Bianca’s tips for losing the weight and keeping it off
Bianca now weighs between 63kg to 65kg depending on the number of ‘post-race koeksisters’ consumed on any given weekend, and says the biggest myth is that there is a magic formula. It takes common sense, sound nutritional and lifestyle principles – and a good exercise routine.
- The ‘best’ diet is one that’s sensible and that you can stick to.
- I follow the ‘calories in vs calories out’ principle – I don’t cut out any foods; I love bread and potatoes way too much!
- I pay attention to my portion sizes.
- I keep 80% of my diet nutrient-dense and enjoy pizza, ice cream or wine occasionally.
- I run 4 to 5 times a week, and cross-train twice a week.
- You can’t out-train a bad diet.
- Choose consistency over perfection. It’s fine to fail as long as you keep trying. My success definitely was not a straight line and I still fall, but make sure I get back up.
- Slowly does it.
- In the words of Madiba, it always seems impossible until it’s done.
- I no longer equate my happiness with a number on a scale – there’s just so much more to be happy about! Right now, for example, I’m not happy with my current weight as Brrrrrr, this weather has made me want to eat! The important thing is how I view things now.
- Join a club! I call mine my ‘tribe’; my other family. Training with like-minded people makes speedwork sessions and long runs way more fun and gives you that extra push. And they’ve been so instrumental in me achieving my goals. I always say: it takes a village!
Challenges and cheerleaders
- My biggest health challenge was my Polycystic Ovary Syndrome (PCOS). As it affects my hormones, the PCOS made my weight loss slow and sometimes very frustrating.
- As a shy and not-very-confident person, being in a gym or crowd was daunting at first. The running community is actually most welcoming and supportive – this is what I soon realised. Also, everyone has their own demons and they really are not looking at you.
- Maintaining the right mindset was, and still is, a big challenge.
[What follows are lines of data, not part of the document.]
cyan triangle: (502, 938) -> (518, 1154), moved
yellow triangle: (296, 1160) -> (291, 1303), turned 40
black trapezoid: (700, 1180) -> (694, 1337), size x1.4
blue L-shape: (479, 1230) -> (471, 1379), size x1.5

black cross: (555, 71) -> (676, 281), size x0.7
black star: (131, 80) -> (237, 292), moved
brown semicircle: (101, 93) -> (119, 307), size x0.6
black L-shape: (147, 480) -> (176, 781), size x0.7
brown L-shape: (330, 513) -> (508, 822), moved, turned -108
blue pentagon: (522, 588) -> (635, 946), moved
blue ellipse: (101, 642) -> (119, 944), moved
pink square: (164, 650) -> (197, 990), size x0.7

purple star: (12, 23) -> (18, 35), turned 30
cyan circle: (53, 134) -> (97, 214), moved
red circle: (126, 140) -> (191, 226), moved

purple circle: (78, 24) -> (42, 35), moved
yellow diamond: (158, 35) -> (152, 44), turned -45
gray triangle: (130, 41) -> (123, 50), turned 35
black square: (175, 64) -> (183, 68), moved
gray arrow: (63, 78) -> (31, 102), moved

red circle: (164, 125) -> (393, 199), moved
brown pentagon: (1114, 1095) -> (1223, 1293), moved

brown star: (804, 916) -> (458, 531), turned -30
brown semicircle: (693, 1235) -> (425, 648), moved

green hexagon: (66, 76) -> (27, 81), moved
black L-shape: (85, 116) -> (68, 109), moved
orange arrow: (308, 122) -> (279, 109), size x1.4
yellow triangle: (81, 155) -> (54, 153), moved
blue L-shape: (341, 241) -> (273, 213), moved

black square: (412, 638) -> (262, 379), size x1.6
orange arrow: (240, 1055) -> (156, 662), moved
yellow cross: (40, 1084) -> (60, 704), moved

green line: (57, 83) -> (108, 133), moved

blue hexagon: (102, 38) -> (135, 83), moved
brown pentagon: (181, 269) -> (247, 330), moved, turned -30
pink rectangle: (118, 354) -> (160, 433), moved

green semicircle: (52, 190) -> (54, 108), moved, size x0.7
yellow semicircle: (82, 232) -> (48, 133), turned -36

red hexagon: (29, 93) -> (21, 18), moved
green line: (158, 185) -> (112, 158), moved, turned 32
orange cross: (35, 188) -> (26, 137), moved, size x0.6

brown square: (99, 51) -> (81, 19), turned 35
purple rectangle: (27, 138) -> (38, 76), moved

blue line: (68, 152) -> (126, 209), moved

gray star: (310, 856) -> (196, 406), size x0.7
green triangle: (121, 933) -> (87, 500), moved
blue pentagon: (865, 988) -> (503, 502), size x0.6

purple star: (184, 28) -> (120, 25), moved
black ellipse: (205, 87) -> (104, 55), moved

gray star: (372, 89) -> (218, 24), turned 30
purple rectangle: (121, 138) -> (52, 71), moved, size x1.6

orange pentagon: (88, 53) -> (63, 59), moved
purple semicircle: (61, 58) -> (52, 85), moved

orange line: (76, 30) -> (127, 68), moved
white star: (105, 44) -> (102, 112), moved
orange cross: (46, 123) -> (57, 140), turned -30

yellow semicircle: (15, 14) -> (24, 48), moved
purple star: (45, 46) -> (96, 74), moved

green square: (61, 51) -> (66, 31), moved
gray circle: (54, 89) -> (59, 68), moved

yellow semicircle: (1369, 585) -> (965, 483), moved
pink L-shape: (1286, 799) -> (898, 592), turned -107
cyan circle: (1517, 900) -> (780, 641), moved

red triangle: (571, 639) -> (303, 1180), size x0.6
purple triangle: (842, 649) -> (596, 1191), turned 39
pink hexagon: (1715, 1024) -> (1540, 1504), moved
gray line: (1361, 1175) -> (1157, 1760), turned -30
- I have supportive family and friends.
- I started publicising my commitment to running early on and in a sense, this keeps me accountable.
- I have been and continue to choose to keep my own work hours, helping me harmonise the work, life and training balance.
If you’re new to running or thinking about running, what are the rewards?
Running has shown me that I can and you should at least try – try running, try getting out there and try changing to the ‘I can’ mindset. It’s fine and even normal to fail sometimes.
Of course transforming physcially and being stronger has been wonderful, but the greatest improvement has been the mental one. I always thought ‘I couldn’t, I can’t, I shouldn’t’ – and this related to anything – work, relationships, ambitions. My friendship circle has exploded and I have people from all backgrounds, cultures and ages that I call friends. Running has taken me out of my comfort zone; it has taken me from my couch to places I would never have had reason to visit before.
My face lights up when I see friends taking to the road for the first time, knowing I had a small part to play in that; and I hope to keep inspiring others – to show that if you put your mind to it, it is possible.
Four years ago, Bianca was huffing and puffing around a 900m circuit – here’s how far she has come
Much to her delight (and surprise) she had now run six full marathons, plus two Two Oceans Ultra Marathons. ‘I’ve absolutely loved Two Oceans Ultra experiences,’ says Bee, as she’s affectionately known.
I also attempted my first Comrades Marathon this year. Unfortunately, I picked up an injury in March which didn’t heal properly and hampered my training so I only made it to Drummond. But I loved the whole experience and will definitely be back – older and wiser!